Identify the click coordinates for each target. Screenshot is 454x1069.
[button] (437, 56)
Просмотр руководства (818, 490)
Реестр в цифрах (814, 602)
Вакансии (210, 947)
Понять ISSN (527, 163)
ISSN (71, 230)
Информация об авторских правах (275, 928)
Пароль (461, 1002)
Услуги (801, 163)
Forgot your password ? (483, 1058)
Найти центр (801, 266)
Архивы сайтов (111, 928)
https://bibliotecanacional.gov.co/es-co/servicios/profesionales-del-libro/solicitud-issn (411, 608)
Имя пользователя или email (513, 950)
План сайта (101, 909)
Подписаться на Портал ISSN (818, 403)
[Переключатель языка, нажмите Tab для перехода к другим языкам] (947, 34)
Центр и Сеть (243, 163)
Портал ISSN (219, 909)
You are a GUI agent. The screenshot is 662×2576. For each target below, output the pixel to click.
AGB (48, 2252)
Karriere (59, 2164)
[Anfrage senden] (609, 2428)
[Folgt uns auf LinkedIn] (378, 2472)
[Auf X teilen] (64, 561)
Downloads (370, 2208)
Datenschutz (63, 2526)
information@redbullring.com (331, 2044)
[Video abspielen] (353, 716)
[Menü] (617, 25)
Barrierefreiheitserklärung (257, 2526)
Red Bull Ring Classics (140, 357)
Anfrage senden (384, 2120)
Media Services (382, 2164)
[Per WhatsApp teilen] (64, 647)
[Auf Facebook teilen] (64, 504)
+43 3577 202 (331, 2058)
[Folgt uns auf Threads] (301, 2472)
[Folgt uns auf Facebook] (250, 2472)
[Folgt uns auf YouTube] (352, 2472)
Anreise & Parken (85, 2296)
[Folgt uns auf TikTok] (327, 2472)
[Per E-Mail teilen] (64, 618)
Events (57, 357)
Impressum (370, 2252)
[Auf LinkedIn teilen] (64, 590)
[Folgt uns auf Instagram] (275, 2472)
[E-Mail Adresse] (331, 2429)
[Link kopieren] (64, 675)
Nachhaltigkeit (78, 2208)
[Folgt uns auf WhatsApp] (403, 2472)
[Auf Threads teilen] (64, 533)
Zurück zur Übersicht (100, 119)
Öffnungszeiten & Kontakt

- _PROMPT_
Nothing but the lines from the top of the entries above through the line with "Портал ISSN (219, 909)" should be set down, each exactly as written.

- _RESULT FOR THIS TASK_
Identify the click coordinates for each target. Screenshot is 454x1069.
[button] (437, 56)
Просмотр руководства (818, 490)
Реестр в цифрах (814, 602)
Вакансии (210, 947)
Понять ISSN (527, 163)
ISSN (71, 230)
Информация об авторских правах (275, 928)
Пароль (461, 1002)
Услуги (801, 163)
Forgot your password ? (483, 1058)
Найти центр (801, 266)
Архивы сайтов (111, 928)
https://bibliotecanacional.gov.co/es-co/servicios/profesionales-del-libro/solicitud-issn (411, 608)
Имя пользователя или email (513, 950)
План сайта (101, 909)
Подписаться на Портал ISSN (818, 403)
[Переключатель языка, нажмите Tab для перехода к другим языкам] (947, 34)
Центр и Сеть (243, 163)
Портал ISSN (219, 909)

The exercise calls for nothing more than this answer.